- **Work to complete**
The answer must be every line of the records below that holds the word "each".

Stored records
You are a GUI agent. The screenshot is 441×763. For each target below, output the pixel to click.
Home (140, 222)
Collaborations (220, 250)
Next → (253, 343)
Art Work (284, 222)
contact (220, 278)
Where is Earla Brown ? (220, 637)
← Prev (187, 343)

---

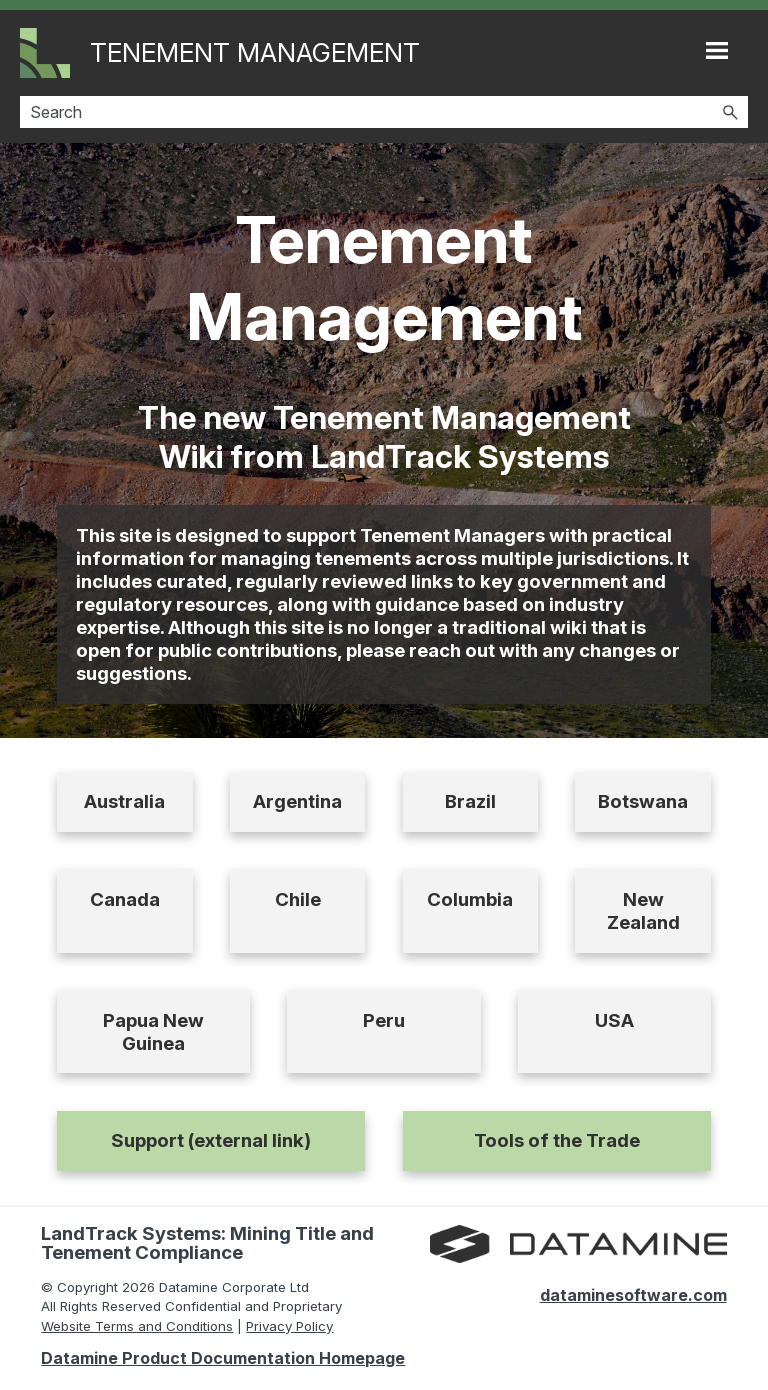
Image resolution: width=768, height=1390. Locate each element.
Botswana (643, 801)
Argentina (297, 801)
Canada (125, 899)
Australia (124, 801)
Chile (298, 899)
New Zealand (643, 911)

- **Exercise solution**
You are a GUI agent. The screenshot is 441×763. For each target below, output the pixel to click.
Image resolution: width=768, height=1390. Locate each element.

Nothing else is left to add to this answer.